Don Juan

 

 

                                        I.

 

                                Orgueil.

 

Je suis Don Juan, le roi de l’Amour et de l’or,

Mes yeux fourbes, brillant du faux éclat des lustres,

Ensorcellent jusqu’à la folie ou la mort

La passante inconnue et les femmes illustres.

 

En vain les noirs démons accumulent les lustres,

Je brave la menace et le temps qui me mord,

Je torture la fille et j’écrase les rustres,

Et, dans l’impunité tranquille, je m’endors.

 

Quand par hasard, devant mes nombreux attelages,

Passe un humble poète, au dos plié d’ennuis,

Un sourire apparaît sur mes lèvres volages,

 

Car, lorsque je le veux, en mes fiévreuses nuits,

Je sais apprivoiser les rimes roucoulantes

Et décrocher du ciel les étoiles tremblantes !

 

 

                                       II.

 

                                Amour.

 

La railleuse chanson plaît à mon cœur barbare,

La chanson qui supplie et tente tour à tour.

Done Elvire l’écoute, et sa pudeur s’’effare,

Mon rire la menace avec des pleurs d’amour.

 

À l’assaut de mon fer que vainement il pare,

Tout à l’heure son père est mort en un cri sourd.

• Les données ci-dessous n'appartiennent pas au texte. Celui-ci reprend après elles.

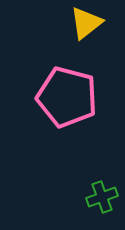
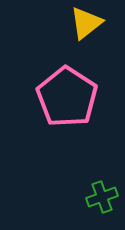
pink pentagon: rotated 18 degrees clockwise
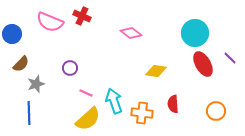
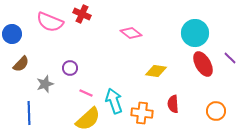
red cross: moved 2 px up
gray star: moved 9 px right
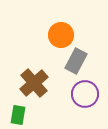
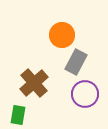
orange circle: moved 1 px right
gray rectangle: moved 1 px down
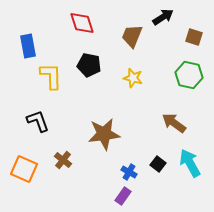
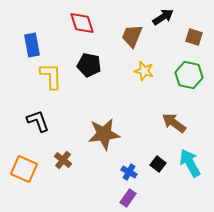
blue rectangle: moved 4 px right, 1 px up
yellow star: moved 11 px right, 7 px up
purple rectangle: moved 5 px right, 2 px down
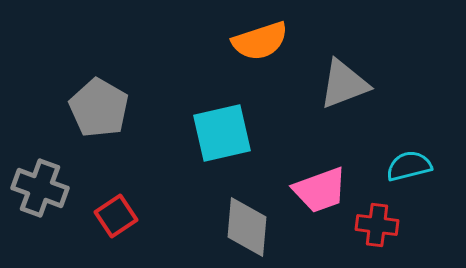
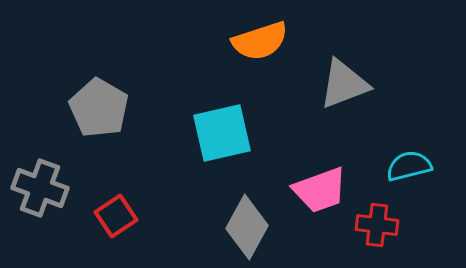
gray diamond: rotated 24 degrees clockwise
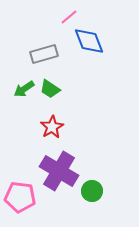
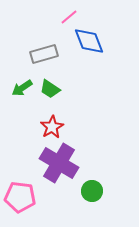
green arrow: moved 2 px left, 1 px up
purple cross: moved 8 px up
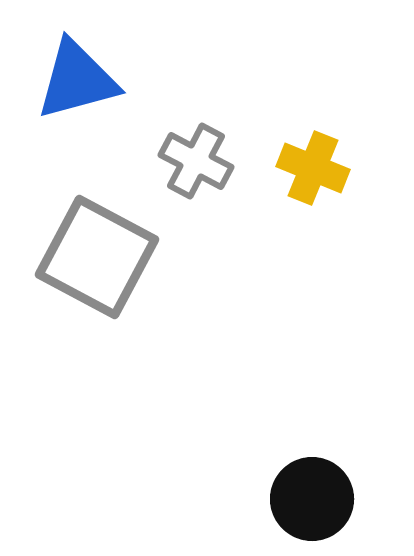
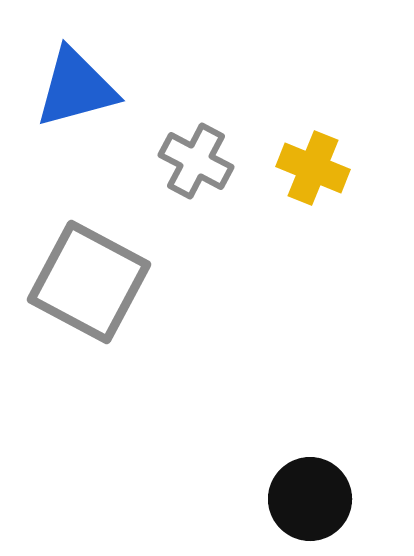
blue triangle: moved 1 px left, 8 px down
gray square: moved 8 px left, 25 px down
black circle: moved 2 px left
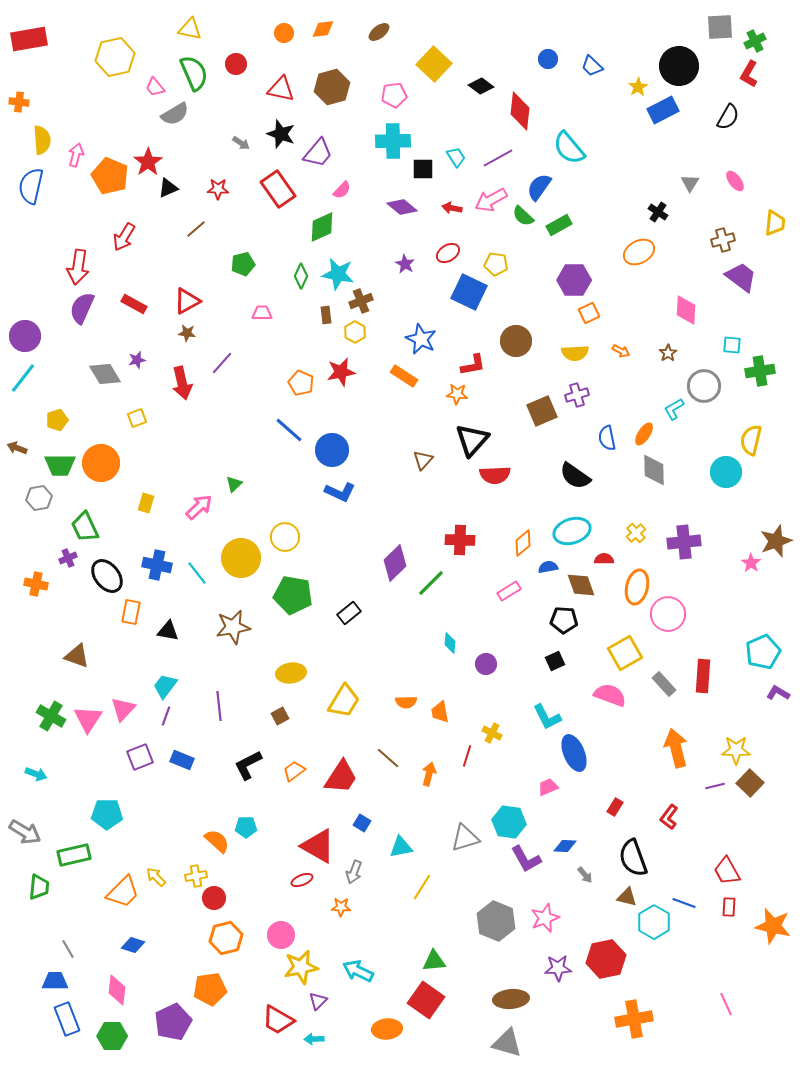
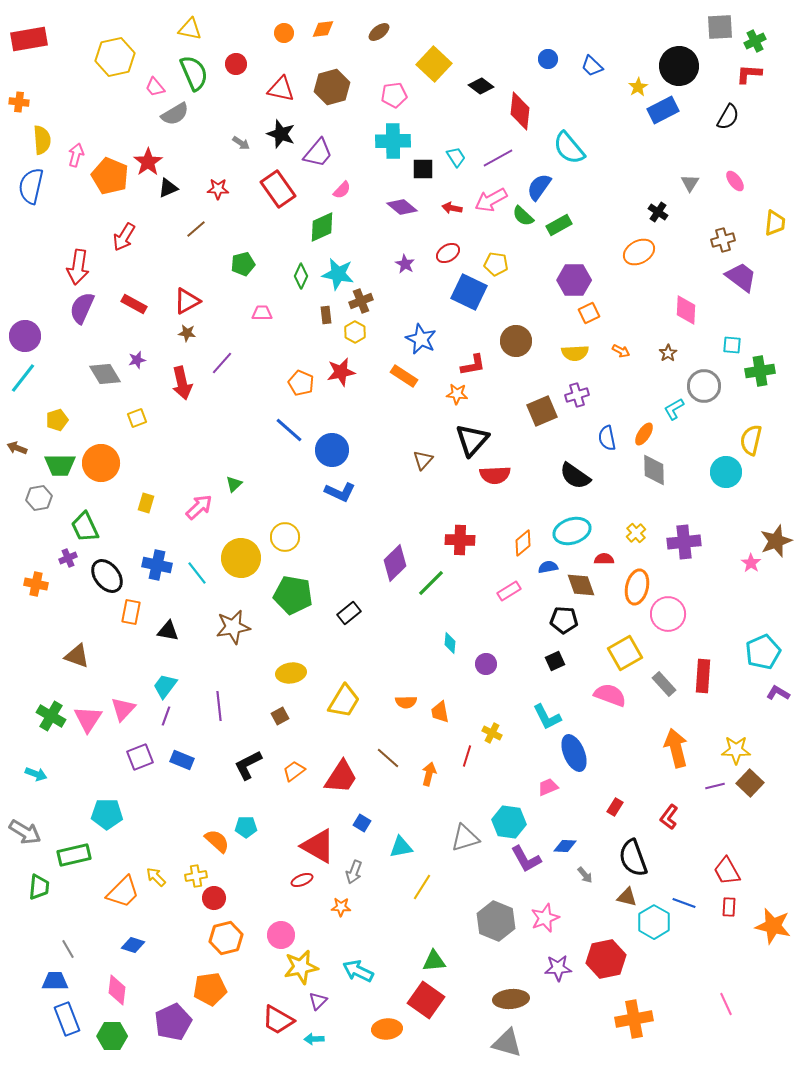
red L-shape at (749, 74): rotated 64 degrees clockwise
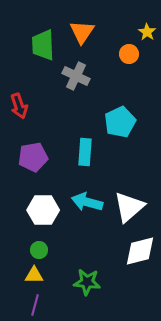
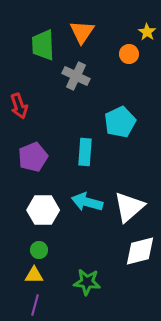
purple pentagon: rotated 12 degrees counterclockwise
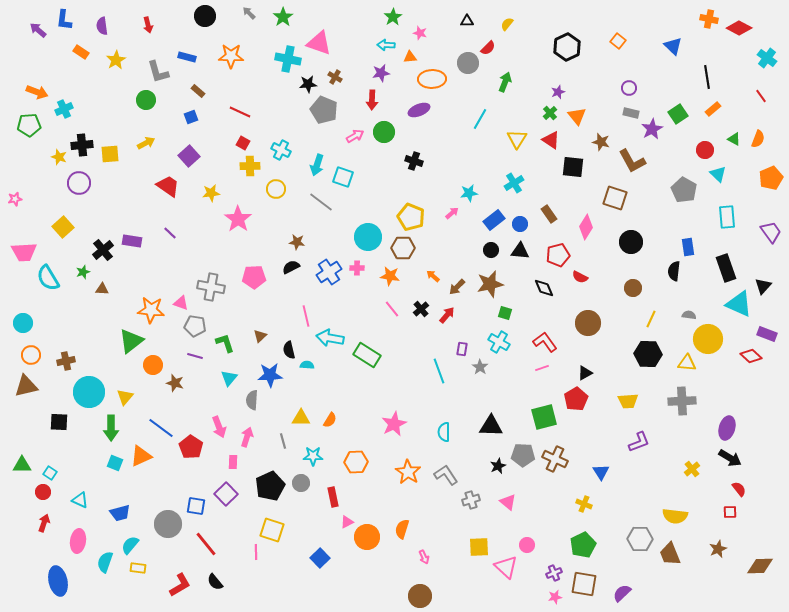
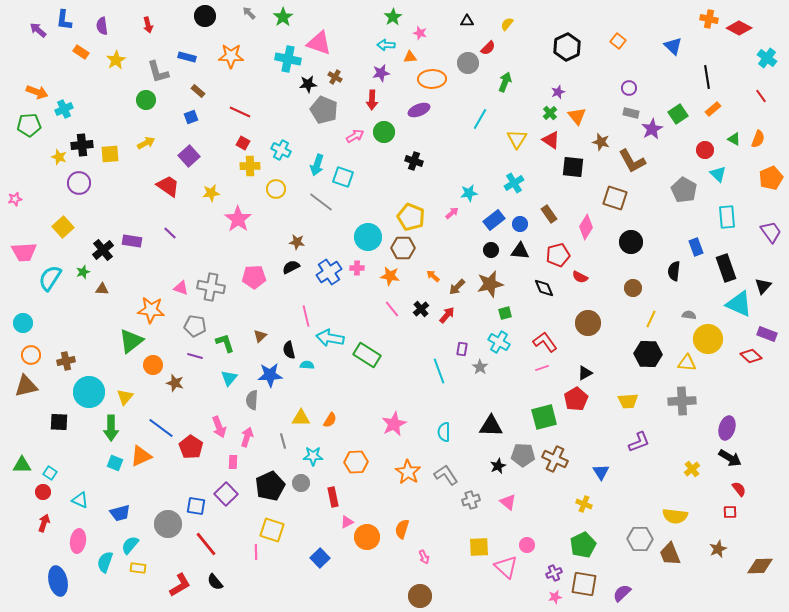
blue rectangle at (688, 247): moved 8 px right; rotated 12 degrees counterclockwise
cyan semicircle at (48, 278): moved 2 px right; rotated 64 degrees clockwise
pink triangle at (181, 303): moved 15 px up
green square at (505, 313): rotated 32 degrees counterclockwise
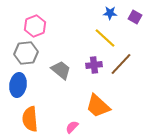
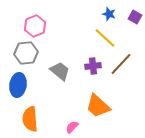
blue star: moved 1 px left, 1 px down; rotated 16 degrees clockwise
purple cross: moved 1 px left, 1 px down
gray trapezoid: moved 1 px left, 1 px down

Oh ! les sens éperdus ! Oh ! l’âme qui s’égare !

« Donne-moi tes baisers, Elvire, jusqu’au jour. »

 

Elle cède et répond : « Voici, voici mes lèvres,

« Mes lèvres, ô Don Juan, sources de volupté,

Où va boire longtemps ton désir irrité. »

 

Et moi je l’enlaçais en des mouvements mièvres,

Jouant avec son rêve et sa naïveté,

Fier, moi, larron d’honneur, de cette lâcheté !

 

 

                                      III.

 

                              L’unique.

 

Je ris et je souris, je bafoue et me moque,

Je suis « libertin » comme au siècle avant-dernier :

Dieu n’est qu’un songe des enfances ; et j’évoque

Le Diable en me plaisant tout haut à le nier.

 

Un cœur ardent devient dans ma griffe une loque

Pâle : et si j’entre dans une église prier,

C’est que le crucifix fait bien comme breloque.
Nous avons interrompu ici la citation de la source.